Living consciously with alert interest has a powerful effect on interpersonal life.
In a University of Georgia study subjects were told that other subjects were forming a group—and taking a vote on whether she could join. Five minutes later, the experimenter announced the results—either the subject had gotten the least number of votes and been rejected or they had been accepted. Beforehand, half the subjects had undergone a mindfulness exercise in which each slowly ate a raisin, savoring its taste and texture and focusing on each sensation.
Later, in what they thought was a separate experiment, subjects had the opportunity to deliver a painful blast of noise to another person. Among subjects who hadn’t eaten the raisin, those who were told they’d been rejected by the group became aggressive, inflicting long and painful sonic blasts without provocation. Stung by social rejection, they took it out on other people.
But among those who’d eaten the raisin first, it didn’t matter whether they’d been ostracized or embraced. Either way, they were serene and unwilling to inflict pain on others—exactly like those who were given word of social acceptance.

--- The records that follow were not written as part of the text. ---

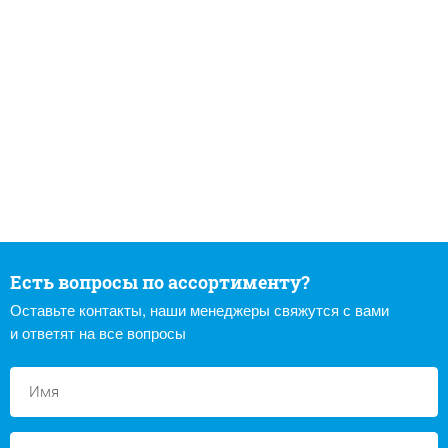
Есть вопросы по ассортименту?
Оставьте контакты, наши менеджеры свяжутся с вами
и ответят на все вопросы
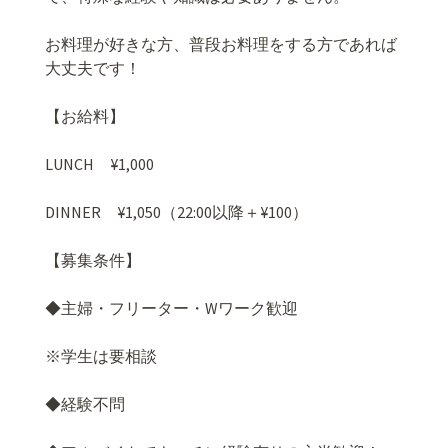
お料理が好きな方、普段お料理をする方であれば
大丈夫です！
【お給料】
LUNCH
¥
1,000
DINNER
¥1,050
（
22:00
以降＋
¥100
）
【募集条件】
◆
主婦・フリーター・
W
ワーク歓迎
※
学生は要相談
◆
経験不問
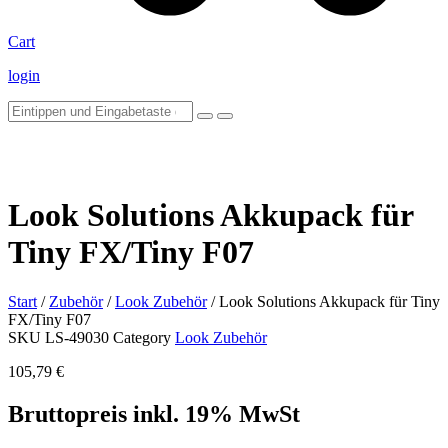
Cart
login
Look Solutions Akkupack für
Tiny FX/Tiny F07
Start
/
Zubehör
/
Look Zubehör
/ Look Solutions Akkupack für Tiny
FX/Tiny F07
SKU
LS-49030
Category
Look Zubehör
105,79
€
Bruttopreis inkl. 19% MwSt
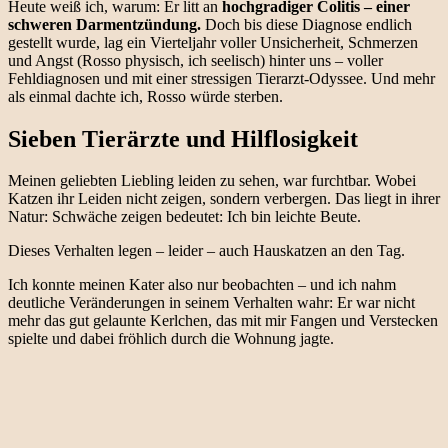
Heute weiß ich, warum: Er litt an
hochgradiger Colitis – einer
schweren Darmentzündung.
Doch bis diese Diagnose endlich
gestellt wurde, lag ein Vierteljahr voller Unsicherheit, Schmerzen
und Angst (Rosso physisch, ich seelisch) hinter uns – voller
Fehldiagnosen und mit einer stressigen Tierarzt-Odyssee. Und mehr
als einmal dachte ich, Rosso würde sterben.
Sieben Tierärzte und Hilflosigkeit
Meinen geliebten Liebling leiden zu sehen, war furchtbar. Wobei
Katzen ihr Leiden nicht zeigen, sondern verbergen. Das liegt in ihrer
Natur: Schwäche zeigen bedeutet: Ich bin leichte Beute.
Dieses Verhalten legen – leider – auch Hauskatzen an den Tag.
Ich konnte meinen Kater also nur beobachten – und ich nahm
deutliche Veränderungen in seinem Verhalten wahr: Er war nicht
mehr das gut gelaunte Kerlchen, das mit mir Fangen und Verstecken
spielte und dabei fröhlich durch die Wohnung jagte.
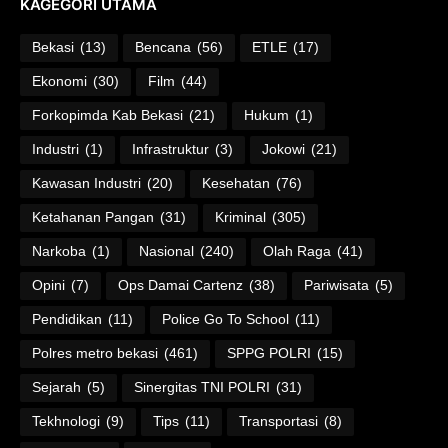
KAGEGORI UTAMA
Bekasi
(13)
Bencana
(56)
ETLE
(17)
Ekonomi
(30)
Film
(44)
Forkopimda Kab Bekasi
(21)
Hukum
(1)
Industri
(1)
Infrastruktur
(3)
Jokowi
(21)
Kawasan Industri
(20)
Kesehatan
(76)
Ketahanan Pangan
(31)
Kriminal
(305)
Narkoba
(1)
Nasional
(240)
Olah Raga
(41)
Opini
(7)
Ops Damai Cartenz
(38)
Pariwisata
(5)
Pendidikan
(11)
Police Go To School
(11)
Polres metro bekasi
(461)
SPPG POLRI
(15)
Sejarah
(5)
Sinergitas TNI POLRI
(31)
Tekhnologi
(9)
Tips
(11)
Transportasi
(8)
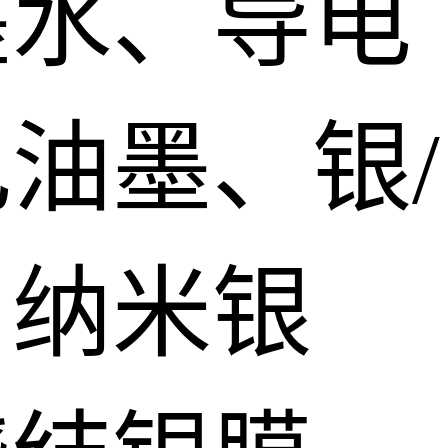
墨水、导电
油墨、银/
、纳米银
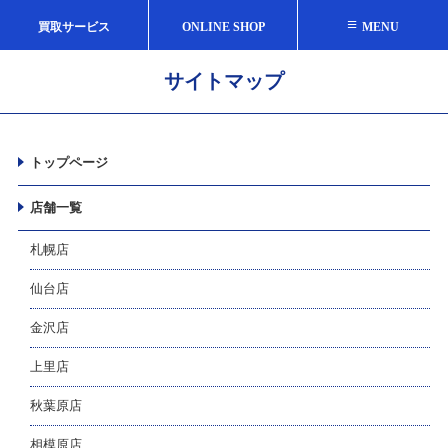
≡
買取サービス
ONLINE SHOP
MENU
サイトマップ
トップページ
店舗一覧
札幌店
仙台店
金沢店
上里店
秋葉原店
相模原店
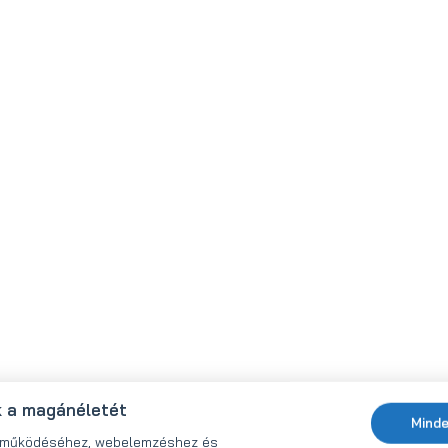
k a magánéletét
Minde
ő működéséhez, webelemzéshez és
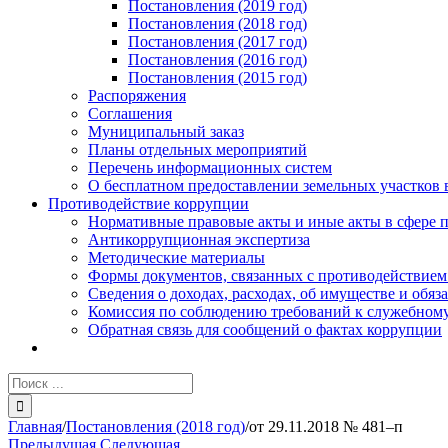
Постановления (2019 год)
Постановления (2018 год)
Постановления (2017 год)
Постановления (2016 год)
Постановления (2015 год)
Распоряжения
Соглашения
Муниципальный заказ
Планы отдельных мероприятий
Перечень информационных систем
О бесплатном предоставлении земельных участков 
Противодействие коррупции
Нормативные правовые акты и иные акты в сфере 
Антикоррупционная экспертиза
Методические материалы
Формы документов, связанных с противодействием
Сведения о доходах, расходах, об имуществе и обяз
Комиссия по соблюдению требований к служебному
Обратная связь для сообщений о фактах коррупции
Результат
поиска:
Главная
/
Постановления (2018 год)
/
от 29.11.2018 № 481–п
Предыдущая
Следующая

How does being in the moment make you less aggressive? Mindfulness decreases ego involvement. So people are less likely to link their self-esteem to events and more likely to take things at face value. Mindfulness also makes people feel more connected to other people—that empathic feeling of being “at one with the universe.”
Mindfulness boosts your awareness of how you interpret and react to what’s happening in your mind. It increases the gap between emotional impulse and action, allowing you to do what Buddhists call recognizing the spark before the flame. Focusing on the present reboots your mind so you can respond thoughtfully rather than automatically. Instead of lashing out in anger, backing down in fear, or mindlessly indulging a passing craving, you get the opportunity to say to yourself, “This is the emotion I’m feeling. How should I respond?”
The biggest point? Inhabiting your own mind more fully has a powerful effect on your interactions with others.
You can become mindful at any moment just by paying attention to your immediate experience. You can do it right now. What’s happening this instant? Think of yourself as an eternal witness, and just observe the moment. What do you see, hear, smell? It doesn’t matter how it feels—pleasant or unpleasant, good or bad—you roll with it because it’s what’s present; you’re not judging it. And if you notice your mind wandering, bring yourself back. Just say to yourself, Now. Now. Now.